**WHAT TO DO:** Lines from the one holding "P-Tech is coming to Poudre!" through the end of the entries, inclusive, form the whole output; reproduce them exactly and omit pictures.

++++++++++++++++++++

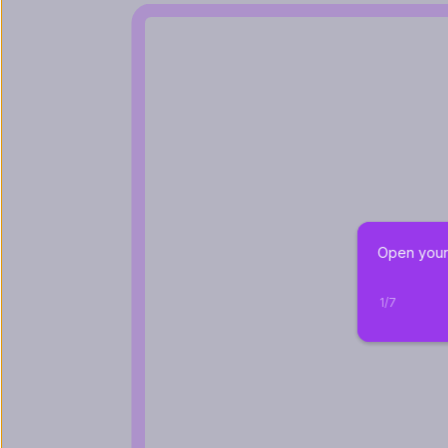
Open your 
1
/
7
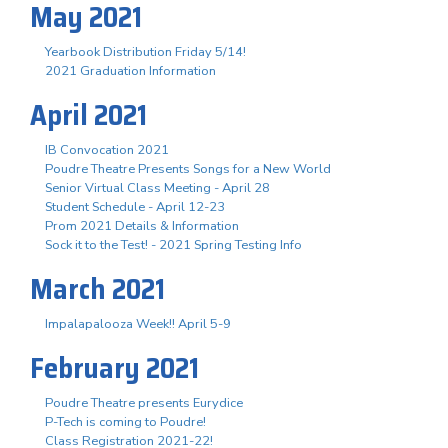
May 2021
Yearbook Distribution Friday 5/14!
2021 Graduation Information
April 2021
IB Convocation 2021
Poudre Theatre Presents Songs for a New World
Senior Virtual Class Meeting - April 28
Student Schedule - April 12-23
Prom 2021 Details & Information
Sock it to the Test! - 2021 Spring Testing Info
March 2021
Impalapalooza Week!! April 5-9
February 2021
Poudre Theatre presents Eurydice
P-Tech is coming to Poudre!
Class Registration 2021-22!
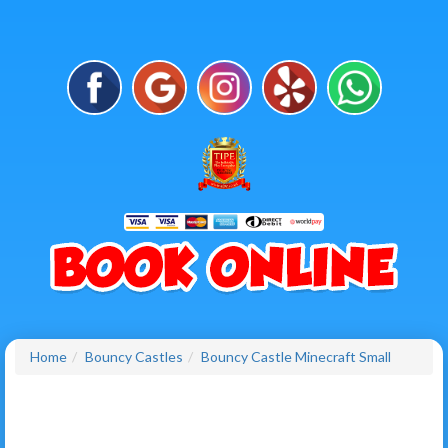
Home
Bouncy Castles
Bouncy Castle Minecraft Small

++++++++++++++++++++

**ANSWER TO THIS EXERCISE:**
P-Tech is coming to Poudre!
Class Registration 2021-22!
Home
Bouncy Castles
Bouncy Castle Minecraft Small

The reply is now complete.